The so-called “Bean Dad” says he’s “deeply sorry.”
John Roderick has issued an apology in response to the immense backlash that he’s received, after he shared a story about a time when he withheld food from his daughter.
In a lengthy open letter shared on his website on Tuesday, the musician—who was recently dubbed “Bean Dad” by the internet—explained that he deactivated his Twitter account on Monday “in a panic” and took a moment to “reflect on what I’d done and the hurt I’d caused.”
“I want to acknowledge and make amends for the injuries I caused. I have many things to atone for. My parenting story’s insensitivity and the legacy of hurtful language in my past are both profound failures. I want to confront them directly,” Roderick wrote.
Roderick, who co-hosts the podcast Omnibus, alongside Jeopardy! hall-of-famer Ken Jennings, admitted in his statement that he “poorly told” the story about a time when he refused to let his 9-year-old daughter eat until she figured out how to open a can of beans.
“I didn’t share how much laughing we were doing, how we had a bowl of pistachios between us all day as we worked on the problem, or that we’d both had a full breakfast together a few hours before,” Roderick explained. “Her mother was in the room with us all day and alternately laughing at us and telling us to be quiet while she worked on her laptop. We all took turns on the jigsaw puzzle.”

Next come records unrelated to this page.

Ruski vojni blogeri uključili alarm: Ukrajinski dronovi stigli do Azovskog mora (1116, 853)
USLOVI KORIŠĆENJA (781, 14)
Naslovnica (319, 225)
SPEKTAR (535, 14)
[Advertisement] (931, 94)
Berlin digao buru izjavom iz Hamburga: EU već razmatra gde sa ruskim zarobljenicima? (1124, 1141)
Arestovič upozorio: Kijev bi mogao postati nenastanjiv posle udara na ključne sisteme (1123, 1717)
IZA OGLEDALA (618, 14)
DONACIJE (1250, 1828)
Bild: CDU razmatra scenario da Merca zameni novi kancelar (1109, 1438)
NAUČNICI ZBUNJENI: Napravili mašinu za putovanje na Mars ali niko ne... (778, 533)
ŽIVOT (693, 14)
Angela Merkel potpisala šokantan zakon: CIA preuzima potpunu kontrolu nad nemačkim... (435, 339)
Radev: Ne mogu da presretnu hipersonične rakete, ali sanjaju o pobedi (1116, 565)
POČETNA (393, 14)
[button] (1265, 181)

He added: “I framed the story with me as the a**hole dad because that’s my comedic persona and my fans and friends know it’s ‘a bit.'”

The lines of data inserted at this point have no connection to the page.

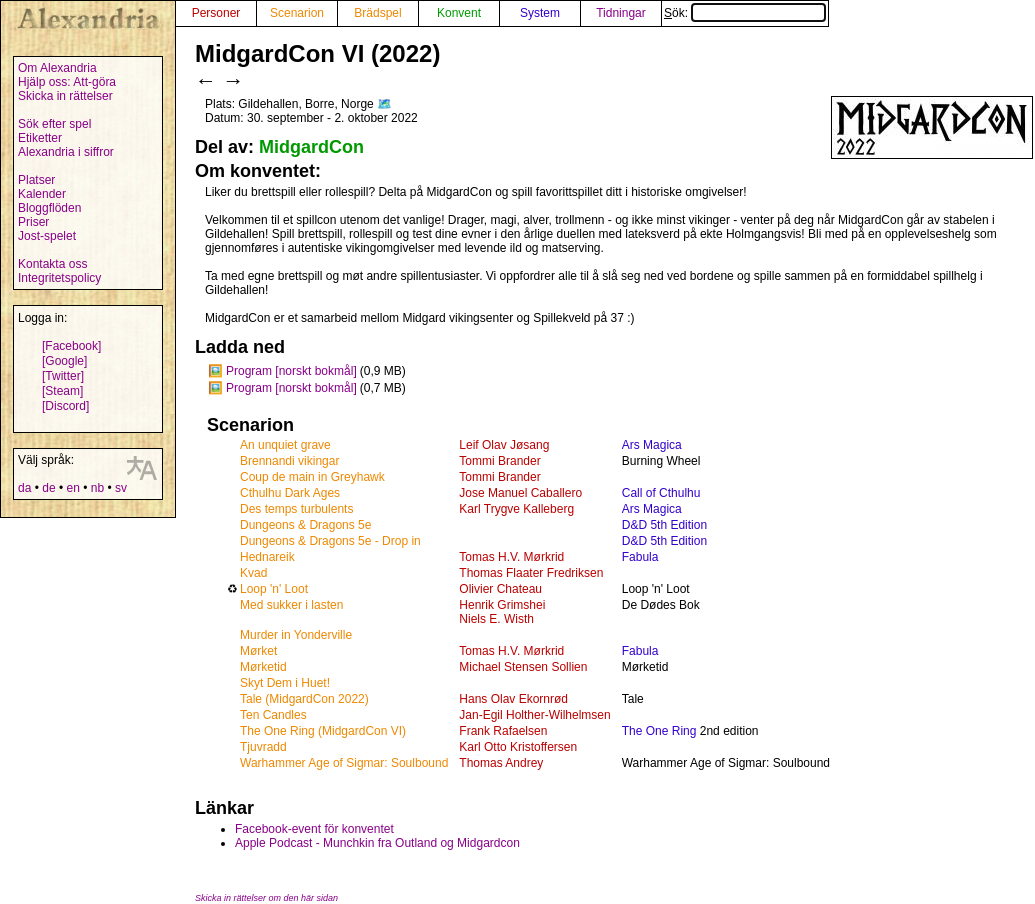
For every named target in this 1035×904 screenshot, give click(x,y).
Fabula (640, 557)
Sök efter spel (54, 124)
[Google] (64, 361)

In the initial Twitter thread that he originally shared on Saturday, Roderick claimed that the incident—which became a flashpoint on social media—was a mere “Teaching Moment,” and that he viewed the situation as a means for his daughter to “figure out what the can-opener inventor was thinking when they tried to solve this problem.” The lesson continued on and off for six hours, Roderick said, and he acknowledged that his daughter was frustrated and hungry for most of it.
Roderick was heavily criticized for his actions and was nicknamed “Bean Dad” by upset spectators online who deemed his behavior as child abuse. People also dug up old tweets from Roderick featuring offensive and bigoted language, compounding the controversy. In an immediate response to the backlash, Roderick deleted the string of tweets, then deactivated his Twitter account entirely.
Looking back on the matter, the 52-year-old rocker said that he realized where he’d gone wrong in sharing the bean story and “that a lot of the language I used reminded people very viscerally of abuse they’d experienced at the hand of a parent.”
“The idea that I would withhold food from her, or force her to solve a puzzle while she cried, or bind her to the task for hours without a break all were images of child abuse that affected many people very deeply. Rereading my story, I can see what I’d done,” he wrote in his Tuesday apology. “I was ignorant, insensitive to the message that my ‘pedant dad’ comedic persona was indistinguishable from how abusive dads act, talk and think.”
Roderick wrote that he was “deeply sorry for having precipitated more hurt in the world.”
“I wish the parents I modeled didn’t exist; I wish no one had to grow up with a parent who tortured them physically or emotionally. I would never intentionally make light of those experiences and I’ll never underestimate again the pain I can cause with some poorly chosen words and by acting defensively when challenged,” Roderick continued.
The musician also addressed the “many racist, anti-Semitic, hurtful and slur-filled tweets” from him that resurfaced amid the “Bean Dad” controversy. “I can say only this: all of those tweets were intended to be ironic, sarcastic,” Roderick wrote.
“I thought then that being an ally meant taking the slurs of the oppressors and flipping them to mock racism, sexism, homophobia, and bigotry,” he continued. “I am humiliated by my incredibly insensitive use of the language of sexual assault in casual banter.”
Roderick added: “I’m a middle-aged, middle-class straight white male and I try to be cognizant of that and of the responsibility my privileges entail in everything I do. In this case, it was precisely my privilege of not living in an abusive family, of not being a member of a community that routinely experiences real trauma, that caused me to so grossly misjudge the impact of the language I chose.”
Newsweek has reached out to Roderick for further comment.